Mexico Likely to Legalize Marijuana By End of Month

Mexican lawmakers are working hard to meet a court-ordered deadline to legalize recreational marijuana by the end of October.

Come November, Mexico could become the third country in the world to fully legalize marijuana. Mexican Senate Leader Ricardo Monreal announced this week that he believes that his colleagues will approve adult-use cannabis legislation by the end of the month.

“We’re thinking that we’ll bring the law out, approve it, at the end of October,” Monreal said regarding legalization. “That’s the schedule we have.”

Mexico’s effort to legalize marijuana is actually constitutionally mandated. Last year, Mexico’s Supreme Court ruled that the country’s prohibition of personal possession, use, and cultivation of cannabis is unconstitutional. Moreover, they set a deadline of October 2019 by which a legalization bill needs to be passed by their Congress and signed into law.

Senator Julio Menchaca Salazar introduced a legalization bill last month that seeks to establish a comprehensive regulatory framework. Under Salazar’s bill, Mexico’s Department of Health would regulate the cultivation, processing, and transportation of cannabis.

In Mexico’s lower house, the Chamber of Deputies, leader Mario Delgado Carillo introduced a bill that would formally set up a legalized market whereby the government would have a state monopoly on cannabis sales. Carillo’s bill envisions a great deal of the revenue from marijuana sales going to social programs.

While a state-owned cannabis market might seem extreme in the United States, Mexico has had a state-owned oil company since the 1930s.

However, Monreal and President Andrés Manuel López Obrador disagree with Delgado and prefer a free-market approach.

Both chambers of the Mexican legislature are controlled by the MORENA Party, which President López founded. MORENA is a left-of-center political party that was founded in 2014.

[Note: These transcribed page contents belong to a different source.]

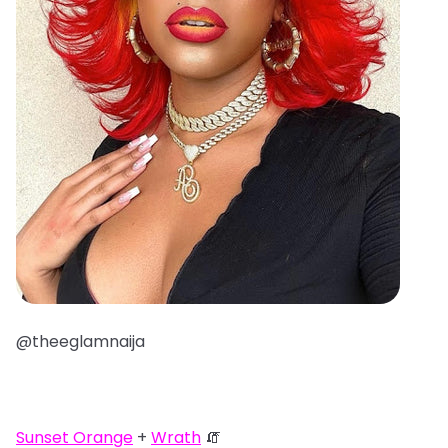
@theeglamnaija
Sunset Orange
+
Wrath
🧯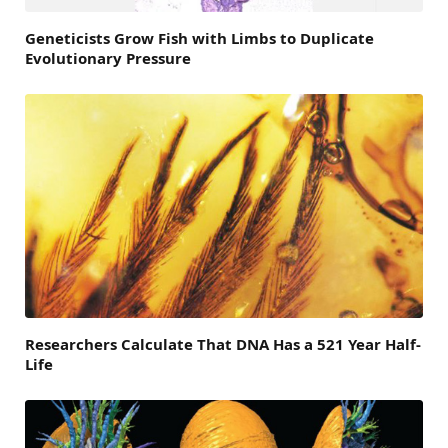
Geneticists Grow Fish with Limbs to Duplicate
Evolutionary Pressure
Researchers Calculate That DNA Has a 521 Year Half-
Life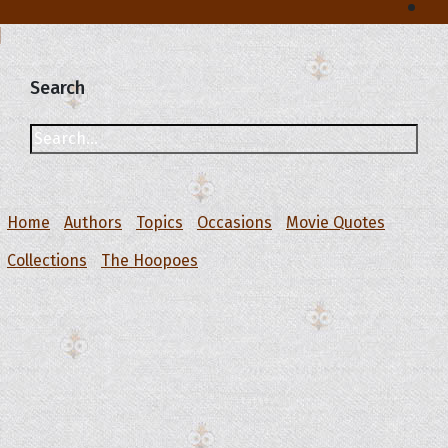
Search
Home
Authors
Topics
Occasions
Movie Quotes
Collections
The Hoopoes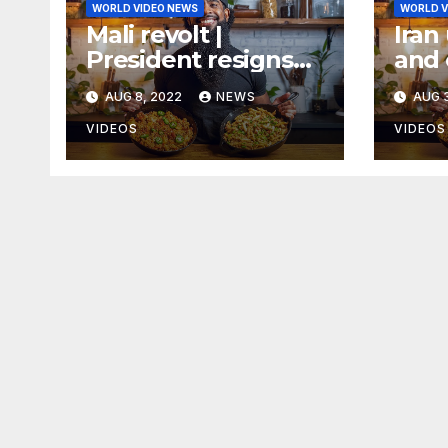
WORLD VIDEO NEWS
WORLD V
Mali revolt |
Iran 
President resigns
and 
following military
AUG 8, 2022
NEWS
AUG 3
mutiny
VIDEOS
VIDEOS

Monreal says members of the Chamber of Deputies, the other half of Mexico’s legislature, will be invited to provide feedback on the legalization bill.

“The idea is to try to make the best law possible,” Monreal said. “We’ve spent hours and hours debating this issue in the Senate and we’re going to respectfully invite [deputies] so that they join us in the next debates.”

A series of open forums were recently held in the country that sought the public’s input.

Legal Marijuana a Long Time Coming for Mexico

After being given a deadline of a year to implement marijuana legislation, Mexican lawmakers now have to rush to see it passed by then. This past January, the Supreme Court sent a notice to Congress reminding them of their decision.

In a 4-1 ruling, the court found that cannabis had legitimate religious, medical, scientific, and recreational uses. It is actually not the first time the court made such a ruling, but rather the fifth which makes it legally binding under Mexican law.

In 2009, the Mexican Congress decriminalized possession of up to five grams of cannabis.

Medical marijuana was technically legalized in 2017, however, because regulations were not devised nor implemented, the program never truly went into effect.

If Mexico were to fulfill the court’s ruling, it will become the third country in the world to have legalized cannabis after Canada and Uruguay.